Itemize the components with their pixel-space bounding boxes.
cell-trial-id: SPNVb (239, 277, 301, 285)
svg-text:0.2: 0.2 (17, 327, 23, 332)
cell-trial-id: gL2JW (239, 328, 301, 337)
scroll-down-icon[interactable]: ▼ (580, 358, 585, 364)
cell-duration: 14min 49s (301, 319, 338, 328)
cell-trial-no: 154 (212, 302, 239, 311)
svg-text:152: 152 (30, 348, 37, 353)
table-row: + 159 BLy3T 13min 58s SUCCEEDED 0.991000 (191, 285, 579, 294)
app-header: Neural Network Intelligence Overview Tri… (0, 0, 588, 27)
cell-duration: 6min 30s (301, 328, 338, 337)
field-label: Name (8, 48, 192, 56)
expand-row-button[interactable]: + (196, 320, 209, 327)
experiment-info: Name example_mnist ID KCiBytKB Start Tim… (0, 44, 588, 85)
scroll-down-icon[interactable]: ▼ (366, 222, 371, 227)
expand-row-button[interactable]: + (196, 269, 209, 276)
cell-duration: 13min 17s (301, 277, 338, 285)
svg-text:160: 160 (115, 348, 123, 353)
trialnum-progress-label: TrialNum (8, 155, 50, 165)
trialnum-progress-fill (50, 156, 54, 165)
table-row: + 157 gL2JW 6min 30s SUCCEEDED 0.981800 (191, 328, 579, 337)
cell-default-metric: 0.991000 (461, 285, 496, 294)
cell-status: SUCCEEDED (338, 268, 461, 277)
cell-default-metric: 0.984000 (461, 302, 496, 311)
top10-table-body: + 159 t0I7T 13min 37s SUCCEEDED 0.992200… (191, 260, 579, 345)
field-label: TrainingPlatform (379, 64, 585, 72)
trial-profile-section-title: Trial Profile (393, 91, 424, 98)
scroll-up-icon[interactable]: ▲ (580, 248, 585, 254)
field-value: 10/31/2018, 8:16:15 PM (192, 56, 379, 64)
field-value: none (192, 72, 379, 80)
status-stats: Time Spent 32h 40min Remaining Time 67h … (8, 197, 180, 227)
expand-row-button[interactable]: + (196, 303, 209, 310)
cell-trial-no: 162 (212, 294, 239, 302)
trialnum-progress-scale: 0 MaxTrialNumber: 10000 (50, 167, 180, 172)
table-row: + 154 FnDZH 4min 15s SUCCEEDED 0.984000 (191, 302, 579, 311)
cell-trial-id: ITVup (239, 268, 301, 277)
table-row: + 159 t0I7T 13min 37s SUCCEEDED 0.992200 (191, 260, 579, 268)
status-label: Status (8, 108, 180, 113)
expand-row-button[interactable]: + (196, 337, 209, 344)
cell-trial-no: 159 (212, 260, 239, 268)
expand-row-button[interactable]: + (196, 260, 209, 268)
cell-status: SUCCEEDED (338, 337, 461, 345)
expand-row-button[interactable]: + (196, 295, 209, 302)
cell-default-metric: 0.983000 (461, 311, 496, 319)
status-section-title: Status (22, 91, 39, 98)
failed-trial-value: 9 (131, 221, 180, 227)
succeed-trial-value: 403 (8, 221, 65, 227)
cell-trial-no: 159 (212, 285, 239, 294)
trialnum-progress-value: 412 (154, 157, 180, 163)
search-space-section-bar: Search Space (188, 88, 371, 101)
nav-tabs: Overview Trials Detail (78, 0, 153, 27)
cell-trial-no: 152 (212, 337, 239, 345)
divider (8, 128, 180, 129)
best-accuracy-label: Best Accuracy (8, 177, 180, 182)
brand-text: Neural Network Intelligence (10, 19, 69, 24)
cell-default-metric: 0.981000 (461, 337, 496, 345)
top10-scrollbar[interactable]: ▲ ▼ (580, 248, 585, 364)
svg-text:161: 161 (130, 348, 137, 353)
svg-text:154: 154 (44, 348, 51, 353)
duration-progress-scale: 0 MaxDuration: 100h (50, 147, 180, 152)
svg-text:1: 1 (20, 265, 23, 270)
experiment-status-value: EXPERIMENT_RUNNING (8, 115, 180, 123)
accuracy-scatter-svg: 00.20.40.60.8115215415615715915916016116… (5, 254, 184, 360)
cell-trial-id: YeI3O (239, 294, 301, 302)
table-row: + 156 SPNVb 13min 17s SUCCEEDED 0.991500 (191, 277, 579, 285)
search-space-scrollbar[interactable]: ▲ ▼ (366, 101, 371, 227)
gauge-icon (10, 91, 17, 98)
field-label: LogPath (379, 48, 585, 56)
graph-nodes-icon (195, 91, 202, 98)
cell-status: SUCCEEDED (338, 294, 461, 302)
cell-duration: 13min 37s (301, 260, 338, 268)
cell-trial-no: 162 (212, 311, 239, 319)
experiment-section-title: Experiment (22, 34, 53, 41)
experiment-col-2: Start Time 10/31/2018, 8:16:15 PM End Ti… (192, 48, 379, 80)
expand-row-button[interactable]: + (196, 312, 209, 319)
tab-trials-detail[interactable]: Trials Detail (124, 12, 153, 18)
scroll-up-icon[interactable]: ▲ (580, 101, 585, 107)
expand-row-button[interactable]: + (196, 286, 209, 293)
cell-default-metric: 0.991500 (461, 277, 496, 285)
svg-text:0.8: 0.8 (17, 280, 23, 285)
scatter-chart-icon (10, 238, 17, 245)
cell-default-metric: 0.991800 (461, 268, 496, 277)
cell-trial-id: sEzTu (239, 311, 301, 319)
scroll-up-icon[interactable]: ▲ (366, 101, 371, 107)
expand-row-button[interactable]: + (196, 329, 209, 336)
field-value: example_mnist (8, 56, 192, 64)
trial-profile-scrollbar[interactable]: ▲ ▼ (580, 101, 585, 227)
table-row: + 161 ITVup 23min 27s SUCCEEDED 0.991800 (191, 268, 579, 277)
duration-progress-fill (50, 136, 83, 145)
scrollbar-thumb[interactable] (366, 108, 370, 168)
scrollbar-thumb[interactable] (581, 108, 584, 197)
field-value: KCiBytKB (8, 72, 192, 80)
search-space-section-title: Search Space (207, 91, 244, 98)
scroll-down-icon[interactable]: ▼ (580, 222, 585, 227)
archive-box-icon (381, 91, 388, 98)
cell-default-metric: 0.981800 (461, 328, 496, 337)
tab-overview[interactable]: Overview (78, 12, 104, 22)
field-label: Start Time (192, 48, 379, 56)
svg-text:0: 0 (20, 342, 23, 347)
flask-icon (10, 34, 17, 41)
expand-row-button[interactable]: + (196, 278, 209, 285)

**WHAT THIS TASK INVOLVES**
Go through the material above, find each line with the string "label", and copy it.

**THE COMPLETED TASK**
field-label: Name (8, 48, 192, 56)
trialnum-progress-label: TrialNum (8, 155, 50, 165)
field-label: TrainingPlatform (379, 64, 585, 72)
status-label: Status (8, 108, 180, 113)
best-accuracy-label: Best Accuracy (8, 177, 180, 182)
field-label: LogPath (379, 48, 585, 56)
field-label: Start Time (192, 48, 379, 56)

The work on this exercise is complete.